Data centralization, or data lake, is the answer for it. A data lake is the single data central repository to handle the high concurrency data processing. The data in the data lake is from different sources such transaction data, behavioral data, logging data, and so on. Transactional data is synchronized by database bin logs. Behavioral data and logging data can be either send by restful API or log extract tools. The operational DBMS for data lake must be ETL (Extract, Transform, Load) friendly.

There are many scenarios people want to have in business real-time data monitoring, data report and decision making. The other purpose for a data lake is hybrid transactional/analytical processing (HTAP).

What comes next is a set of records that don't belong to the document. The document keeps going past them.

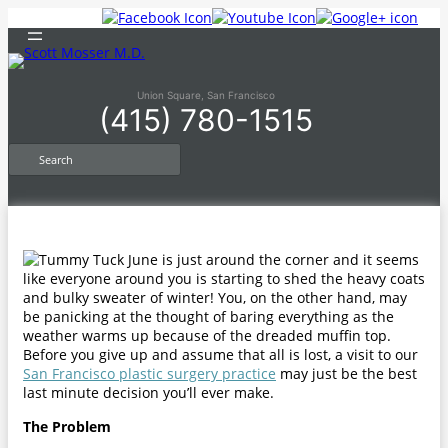
Skip
to
content
Union Square, San Francisco
(415) 780-1515
S
e
a
r
c
h
June is just around the corner and it seems
like everyone around you is starting to shed the heavy coats
and bulky sweater of winter! You, on the other hand, may
be panicking at the thought of baring everything as the
weather warms up because of the dreaded muffin top.
Before you give up and assume that all is lost, a visit to our
San Francisco plastic surgery practice
may just be the best
last minute decision you’ll ever make.
The Problem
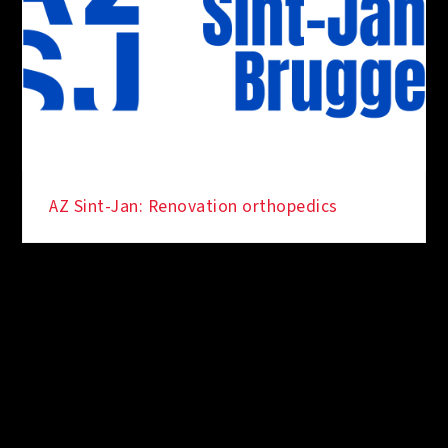
AZ Sint-Jan: Renovation orthopedics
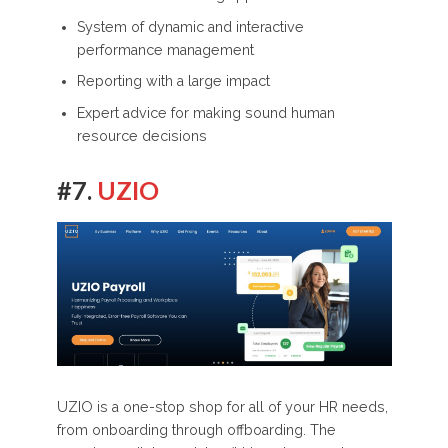
System of dynamic and interactive
performance management
Reporting with a large impact
Expert advice for making sound human
resource decisions
#7.
UZIO
UZIO is a one-stop shop for all of your HR needs,
from onboarding through offboarding. The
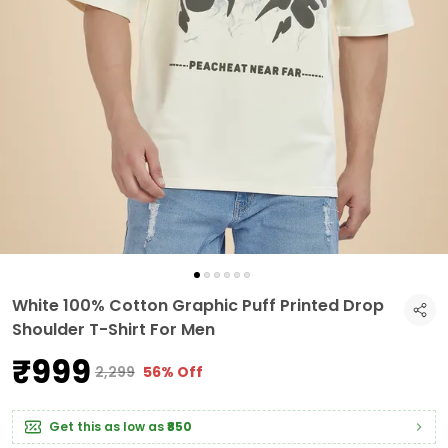
White 100% Cotton Graphic Puff Printed Drop
Shoulder T-Shirt For Men
₹999
₹2,299
56% Off
Get this as low as
₹850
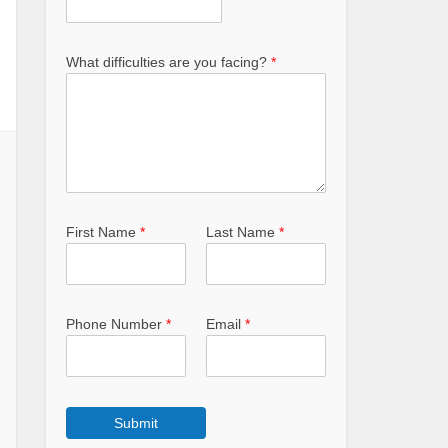
What difficulties are you facing?
*
First Name
*
Last Name
*
Phone Number
*
Email
*
Submit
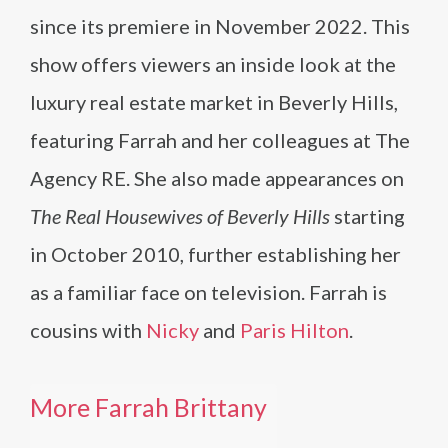
since its premiere in November 2022. This
show offers viewers an inside look at the
luxury real estate market in Beverly Hills,
featuring Farrah and her colleagues at The
Agency RE. She also made appearances on
The Real Housewives of Beverly Hills
starting
in October 2010, further establishing her
as a familiar face on television​​. Farrah is
cousins with
Nicky
and
Paris Hilton
.
More Farrah Brittany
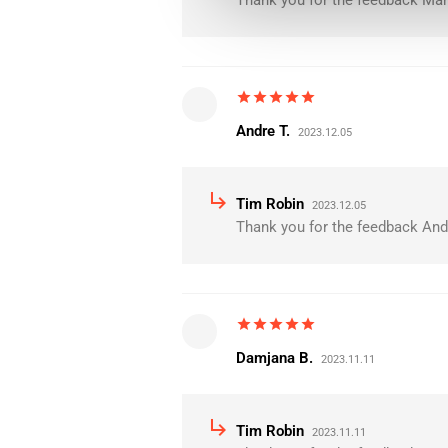
Thank you for the feedback Mari
star
star
star
star
star
Andre T.
2023.12.05
subdirectory_arrow_right
Tim Robin
2023.12.05
Thank you for the feedback Andr
star
star
star
star
star
Damjana B.
2023.11.11
subdirectory_arrow_right
Tim Robin
2023.11.11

Traditional architect separates the OLTP and OLAP. The gap causes difficulties over data consistency, data platforms, and skills to become large hurdles for an enterprise to adopt a new data management solution. RDBMS and Big Data (Hadoop) became the two sides of the data processing. People chose the operational then have to give up the analytical, vice versa.

The operational DBMS is then evolving, with new, innovative entrants and incumbents supporting the in-DBMS analytical capability. SequoiaDB has its Spark connector to integrate with Spark. It can be used as a data source of Spark and support Spark SQL.

SequoiaDB data analytics solution supports two scenarios — pre-defined requests and ad-hoc requests. Pre-defined requests are easy to handle, either from offline batch data processing or real-time data streaming processing.

Ad-hoc Query is very different since there is no way to know what the ad-hoc SQL is and what data related, so SequoiaDB has to use a scheduling tool to find and retrieve the data on-the-fly. A sandbox has to be introduced for the ad-hoc test run to avoid the destructive requests.

Distributed OLTP

Data scale is increasing dramatically nowadays. The banking core systems are required to keep up with the pressure, which means RDBMS needs to be scalable and distributed. For example people started working on a kind of middleware on top of RDBMS like MySQL to improve the parallel processing. Therefore, distributed online transaction processing is required when transactions need to cross multiple data nodes or instances.

A distributed transaction must be synchronized and provides full ACID support. In the application level, the distributed OLTP is transparent to the developers. Developers don’t need to change any code to be distributed, and the transactions are managed the same the local transactions.

SequoiaDB is in progress in the other direction. It is improving its OLTP support in native MPP architecture. SequoiaDB 3.0 will fully support the distributed OLTP.

Conclusion

While traditional RDBMS is still a common choice in enterprise-class data management, demands of high performance and reliability at competitive cost grows increasingly for modernizing legacy systems. The next generation DBMS is built for distributed OLTP, hybrid transactional/analytical processing (HTAP), and distributed object storage in a large scale to help modernize the data management in China.

IT spending in the banking ranks to the top in all industries of China. Hence, SequoiaDB, an enterprise-class distributed database management platform proves its success by penetrating the vertical market sector, Financial Services, especially banking industry dramatically.

Company Introduction

SequoiaDB is a financial-level distributed database vendor and is the first Chinese database listed in Gartner’s Magic Quadrant OPDBMS report.

The product SequoiaDB is a distributed multi-model database that consists of distributed NewSQL, distributed file system and object storage, and high-performance NoSQL database abilities. SequoiaDB has recently released version 3.0.

SequoiaDB is now penetrating the vertical sector Financial Industry quickly and had more than 50 banking clients and hundreds of enterprise customers in industries including government, telecommunication, Internet and IoT.